EXERCISE DIRECTIONS ▸
Exactly as they appear, transcribe the entries and skip any pictures.

RECORDS FOR THE EXERCISE ▸
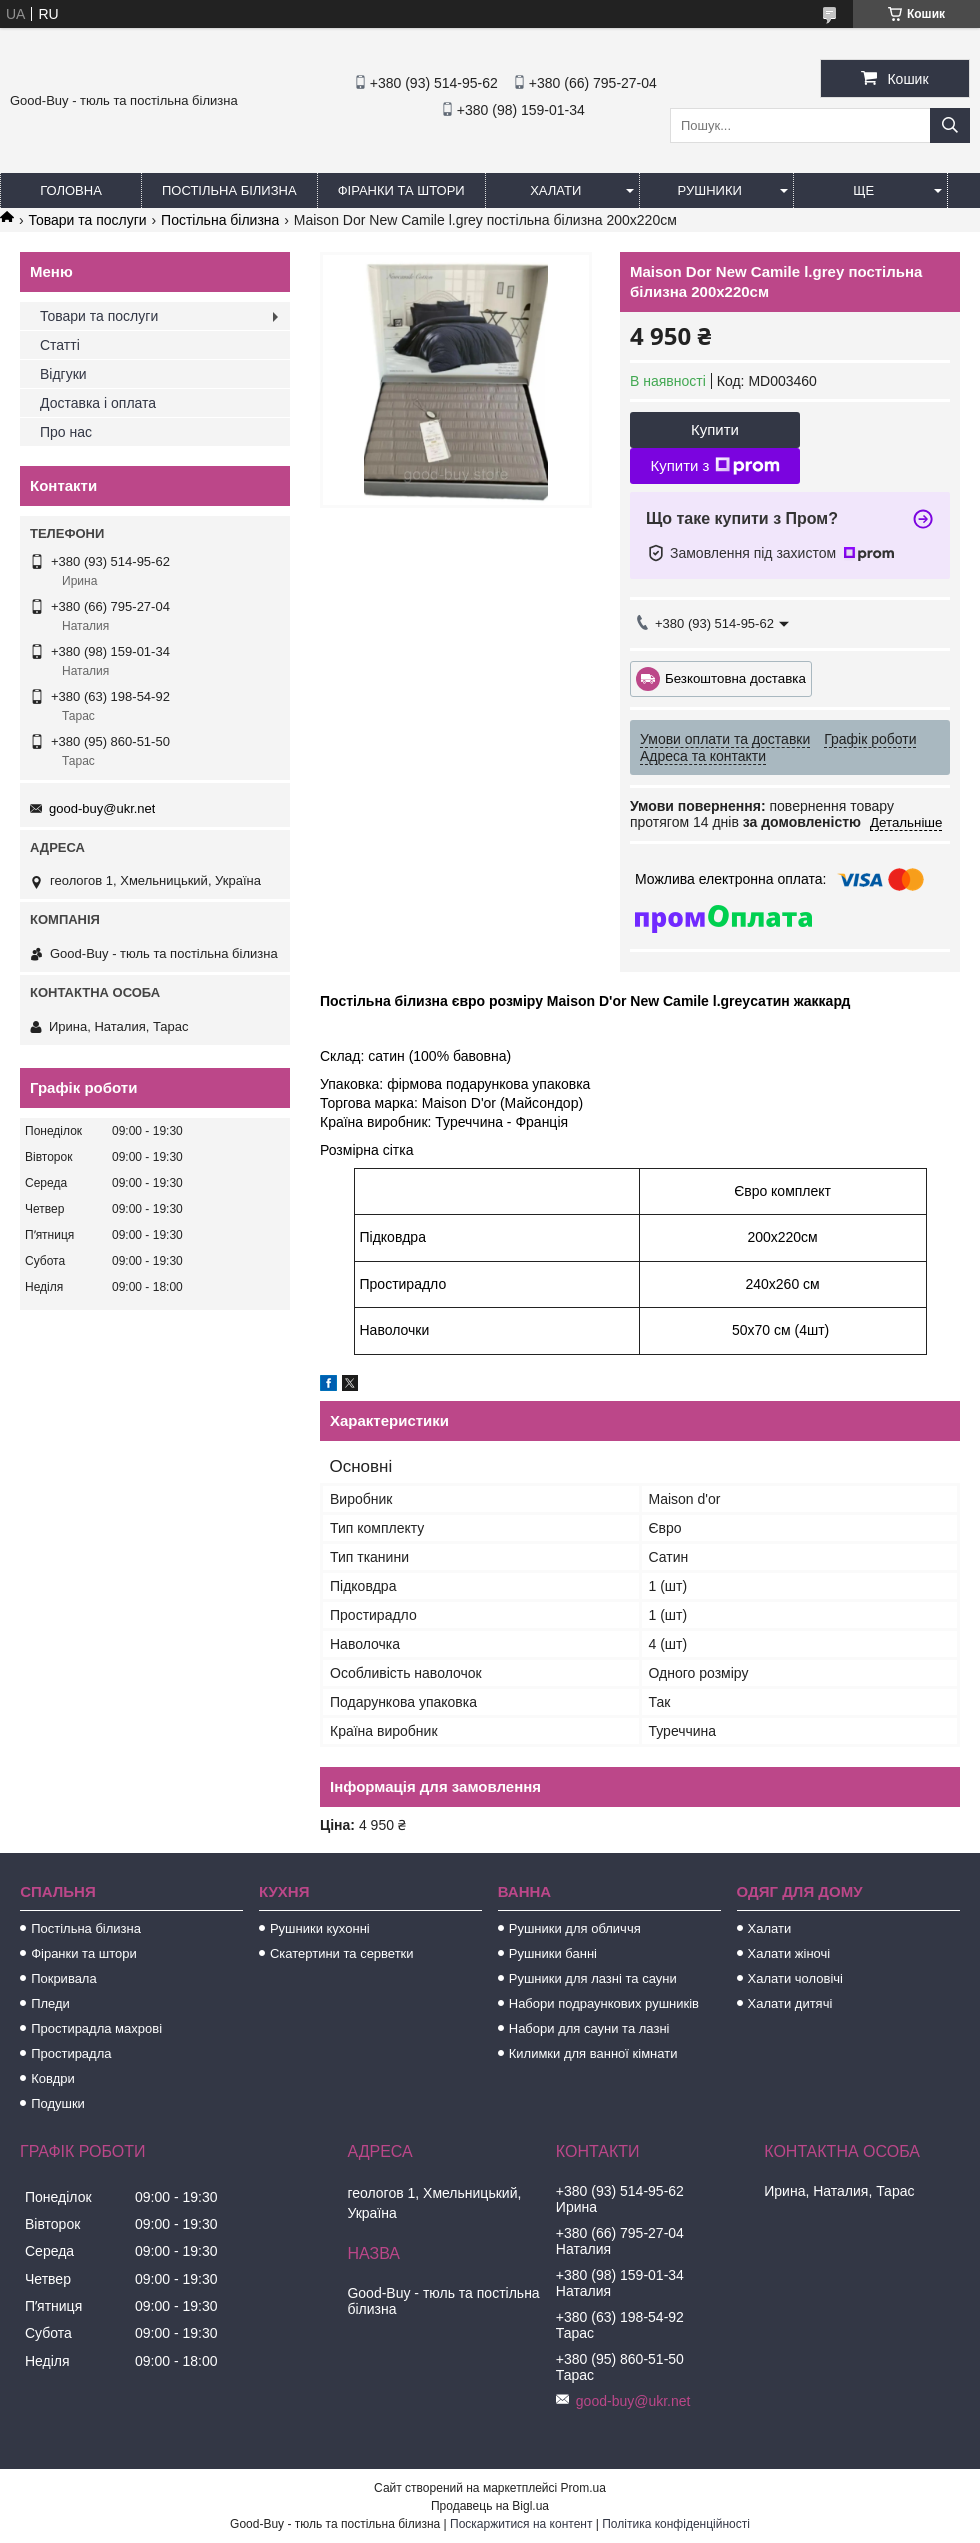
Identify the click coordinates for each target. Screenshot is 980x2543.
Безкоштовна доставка (735, 677)
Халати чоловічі (795, 1978)
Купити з (714, 466)
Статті (60, 345)
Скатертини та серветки (342, 1953)
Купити (715, 429)
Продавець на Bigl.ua (490, 2506)
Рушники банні (553, 1953)
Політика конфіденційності (676, 2524)
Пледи (50, 2003)
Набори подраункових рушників (604, 2003)
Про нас (66, 432)
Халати (555, 190)
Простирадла (71, 2053)
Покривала (64, 1978)
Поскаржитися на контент (521, 2524)
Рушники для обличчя (575, 1928)
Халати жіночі (789, 1953)
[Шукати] (950, 125)
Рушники (710, 190)
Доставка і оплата (98, 403)
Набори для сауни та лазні (589, 2028)
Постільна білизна (229, 190)
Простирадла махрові (96, 2028)
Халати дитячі (790, 2003)
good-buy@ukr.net (102, 808)
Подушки (58, 2103)
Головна (71, 190)
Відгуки (63, 374)
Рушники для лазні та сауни (593, 1978)
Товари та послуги (87, 220)
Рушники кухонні (320, 1928)
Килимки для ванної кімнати (593, 2053)
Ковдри (53, 2078)
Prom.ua (583, 2488)
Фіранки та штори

FINISHED TASK ▸
Identify the click coordinates for each target. Screenshot is 980x2543.
Безкоштовна доставка (735, 677)
Халати чоловічі (795, 1978)
Купити з (714, 466)
Статті (60, 345)
Скатертини та серветки (342, 1953)
Купити (715, 429)
Продавець на Bigl.ua (490, 2506)
Рушники банні (553, 1953)
Політика конфіденційності (676, 2524)
Пледи (50, 2003)
Набори подраункових рушників (604, 2003)
Про нас (66, 432)
Халати (555, 190)
Простирадла (71, 2053)
Покривала (64, 1978)
Поскаржитися на контент (521, 2524)
Рушники для обличчя (575, 1928)
Халати жіночі (789, 1953)
[Шукати] (950, 125)
Рушники (710, 190)
Доставка і оплата (98, 403)
Набори для сауни та лазні (589, 2028)
Постільна білизна (229, 190)
Простирадла махрові (96, 2028)
Халати дитячі (790, 2003)
good-buy@ukr.net (102, 808)
Подушки (58, 2103)
Головна (71, 190)
Відгуки (63, 374)
Рушники для лазні та сауни (593, 1978)
Товари та послуги (87, 220)
Рушники кухонні (320, 1928)
Килимки для ванної кімнати (593, 2053)
Ковдри (53, 2078)
Prom.ua (583, 2488)
Фіранки та штори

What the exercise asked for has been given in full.